When my youngest daughter, Madison, was in preschool, some fifteen years ago, we had the screen on our lanai cage replaced. For those of you who don’t know what a lanai is, it is a screen enclosure around a pool that allows the outside to become additional living space without bugs. It is a very common part of houses here in Florida. Especially houses with pools. I am writing about this because tomorrow the screen on our lanai is going to be replaced. We will be saying “good-bye” to our old screen that gave us fifteen years of service. With the improvements in screen technology, our new screen is touted to give us even more than fifteen years, barring any natural disasters or big dogs that decide to chase after rabbits.
Our screen watched as both my daughters grew up and evolved from learning how to swim, to swimming all the time, to not wanting to get their hair wet, to lounging on rafts with a cool drink in their hands. Our screen watched birthday parties, Sunday afternoon family swims, countless cook outs and even the occasional late night skinny dips! Our screen watched as we transitioned from play houses and slides to outdoor furniture and grills. Our screen watched as we planted little bushes that have now become very large bushes and has seen our palm trees grow to tower over the lanai. Our screen was with us as we mourned the loss of a very special dog. Our screen was also with us as we were filled with joy in meeting a new, very special dog. Our screen witnessed hours upon hours of working conversations that Michelle and I have enjoyed over the years in that outdoor living space. Our screen has survived several tropical storms and even a few hurricanes that came too close for comfort. As weird as it sounds, our screen has been a part of our family and tomorrow it will be replaced.

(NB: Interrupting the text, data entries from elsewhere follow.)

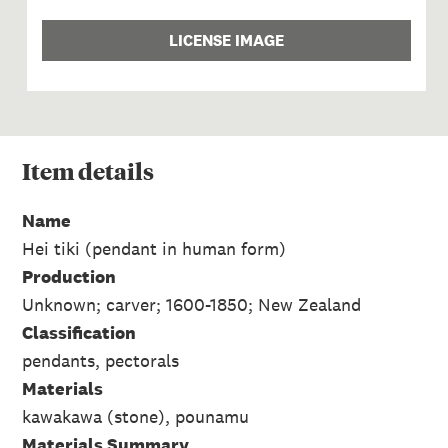
LICENSE IMAGE
Item
details
Name
Hei tiki (pendant in human form)
Production
Unknown; carver; 1600-1850; New Zealand
Classification
pendants, pectorals
Materials
kawakawa (stone), pounamu
Materials Summary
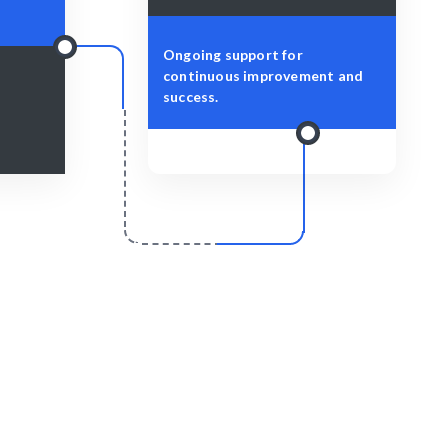
Ongoing support for
continuous improvement and
success.
r
Scale & Evolve
 to enhance
Ongoing support for user experience
ience.
improvements and future projects.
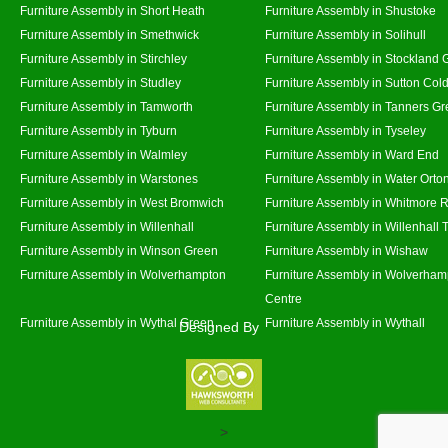
Furniture Assembly in Short Heath
Furniture Assembly in Shustoke
Furniture Assembly in Smethwick
Furniture Assembly in Solihull
Furniture Assembly in Stirchley
Furniture Assembly in Stockland 
Furniture Assembly in Studley
Furniture Assembly in Sutton Cold
Furniture Assembly in Tamworth
Furniture Assembly in Tanners G
Furniture Assembly in Tyburn
Furniture Assembly in Tyseley
Furniture Assembly in Walmley
Furniture Assembly in Ward End
Furniture Assembly in Warstones
Furniture Assembly in Water Orto
Furniture Assembly in West Bromwich
Furniture Assembly in Whitmore 
Furniture Assembly in Willenhall
Furniture Assembly in Willenhall
Furniture Assembly in Winson Green
Furniture Assembly in Wishaw
Furniture Assembly in Wolverhampton
Furniture Assembly in Wolverham
Centre
Furniture Assembly in Wythal Green
Furniture Assembly in Wythall
Designed By
>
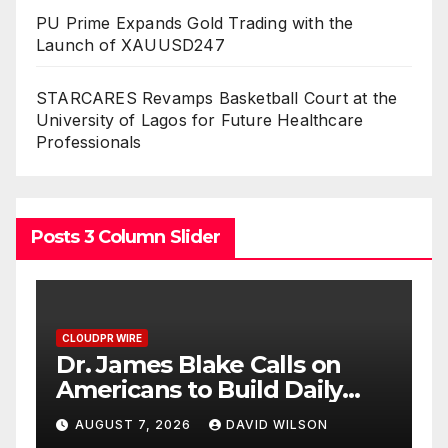
PU Prime Expands Gold Trading with the
Launch of XAUUSD247
STARCARES Revamps Basketball Court at the
University of Lagos for Future Healthcare
Professionals
Posts 3 Column Slider
CLOUDPR WIRE
Seci Construction Releases
Free 15-Minute Home
Exterior Checklist
AUGUST 7, 2026
DAVID WILSON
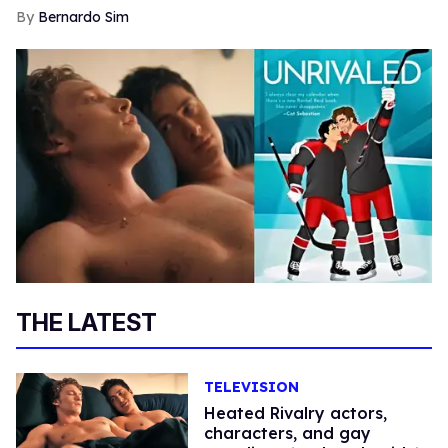
Bernardo Sim
THE LATEST
TELEVISION
Heated Rivalry actors,
characters, and gay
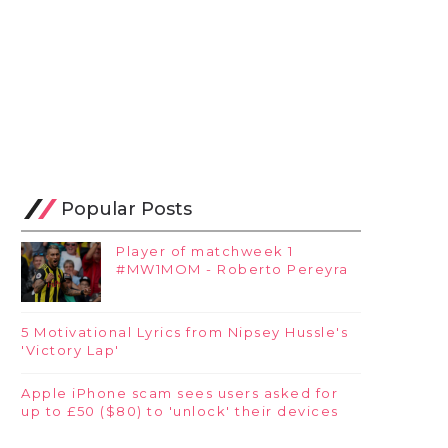
Popular Posts
Player of matchweek 1
#MW1MOM - Roberto Pereyra
5 Motivational Lyrics from Nipsey Hussle's
'Victory Lap'
Apple iPhone scam sees users asked for
up to £50 ($80) to 'unlock' their devices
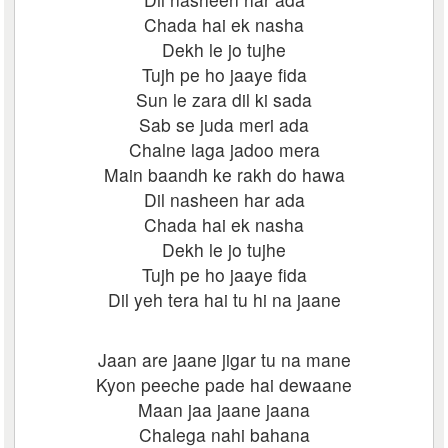
Chada hai ek nasha
Dekh le jo tujhe
Tujh pe ho jaaye fida
Sun le zara dil ki sada
Sab se juda meri ada
Chalne laga jadoo mera
Main baandh ke rakh do hawa
Dil nasheen har ada
Chada hai ek nasha
Dekh le jo tujhe
Tujh pe ho jaaye fida
Dil yeh tera hai tu hi na jaane
Jaan are jaane jigar tu na mane
Kyon peeche pade hai dewaane
Maan jaa jaane jaana
Chalega nahi bahana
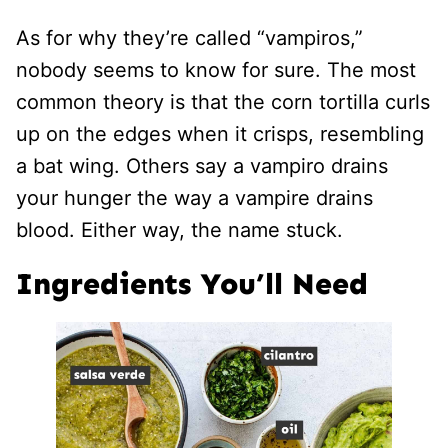
As for why they’re called “vampiros,”
nobody seems to know for sure. The most
common theory is that the corn tortilla curls
up on the edges when it crisps, resembling
a bat wing. Others say a vampiro drains
your hunger the way a vampire drains
blood. Either way, the name stuck.
Ingredients You’ll Need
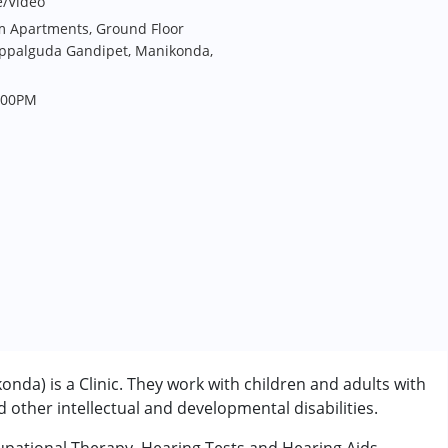
e/Video
ium Apartments, Ground Floor
uppalguda Gandipet, Manikonda,
.00PM
nda) is a Clinic. They work with children and adults with
other intellectual and developmental disabilities.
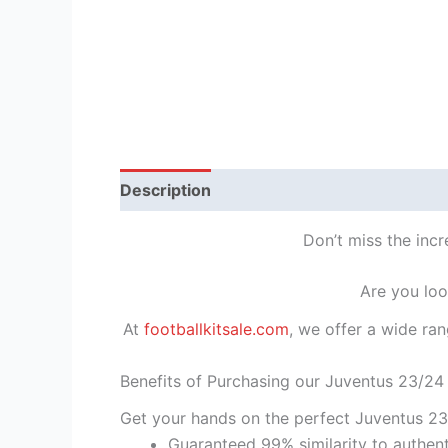
Description
Reviews (1)
Don’t miss the inc
Are you loo
At
footballkitsale.com
, we offer a wide ran
Benefits of Purchasing our Juventus 23/24
Get your hands on the perfect Juventus 23
Guaranteed 99% similarity to authent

Fifteen years ago I didn’t even think to wax poetic about the changing of the screen. The screen was old and worn and needed to be changed so that we could enjoy our pool and lanai. The same is true today, but the difference now is that we have a relationship with this screen. The former screen was the screen that came with the house when we bought it. It was the previous owner’s screen,. This screen is our screen. Relationship makes all the difference in the world. Without relationship, life is nothing more than a collection of events strung together. With relationship, things like a lanai screen are personified and become a part of a family’s story.

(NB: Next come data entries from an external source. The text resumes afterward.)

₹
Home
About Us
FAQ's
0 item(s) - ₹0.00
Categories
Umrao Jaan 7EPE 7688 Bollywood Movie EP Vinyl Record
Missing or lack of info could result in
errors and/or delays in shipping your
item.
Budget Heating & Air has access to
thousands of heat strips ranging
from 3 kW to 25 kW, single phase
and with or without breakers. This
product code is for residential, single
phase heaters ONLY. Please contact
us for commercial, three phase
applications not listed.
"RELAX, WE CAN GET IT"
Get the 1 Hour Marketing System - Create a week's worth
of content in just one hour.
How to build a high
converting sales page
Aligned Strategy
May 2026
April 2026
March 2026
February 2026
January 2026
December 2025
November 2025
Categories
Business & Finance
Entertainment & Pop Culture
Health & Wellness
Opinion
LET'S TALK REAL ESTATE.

I was walking around the Cardiac Critical Care Unit in the early part of May, just after Mother’s Day, and I was thinking about my heart. Yes, I was in the hospital waiting for a heart transplant. Yes, I knew that if I didn’t get a transplant I wouldn’t be long for this world. Yet, as I was doing laps around the unit I was waxing poetic about my heart and its service to my life over the last fifty-two years. There was a lot of water under that bridge. After all this was the heart that fell in love with Michelle. This was the heart that was with me as I lived in eleven different homes across four different states. This was the heart that provided the energy that I needed to ride my bike everywhere before I got a driver’s license. This was the heart that propelled me through college. This was the heart that melted upon seeing the birth of my daughters. This was the heart that was moved by God to go into ministry. I had a relationship with this heart. It was a part of me. I knew that it was for the best that my heart was replaced, but I still get emotional at the thought of the time we spent together and the service it provided me.

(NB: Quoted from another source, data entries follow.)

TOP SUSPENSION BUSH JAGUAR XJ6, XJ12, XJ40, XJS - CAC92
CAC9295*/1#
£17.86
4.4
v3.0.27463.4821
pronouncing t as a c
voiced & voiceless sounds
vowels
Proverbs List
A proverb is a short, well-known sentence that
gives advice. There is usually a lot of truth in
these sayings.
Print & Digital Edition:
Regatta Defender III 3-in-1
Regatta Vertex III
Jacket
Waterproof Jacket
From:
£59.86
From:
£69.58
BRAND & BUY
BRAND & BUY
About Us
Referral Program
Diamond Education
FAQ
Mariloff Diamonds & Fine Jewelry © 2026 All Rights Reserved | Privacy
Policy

I’m not going to lie, I would have never thought about a lanai screen in this way before my heart transplant. I can’t wait to get our screen replaced because it looks bad and it no longer keeps the bugs out. It is time for a change. It is time to meet a new screen, to make new memories, to continue to live life in a better, new and improved way. Yes, I treasure the memories of the last fifteen years in my home, just like I treasure the memories of the last fifty two years with my old heart. Yet, It is time to upgrade. It is time to turn the page and begin to write a new chapter in life.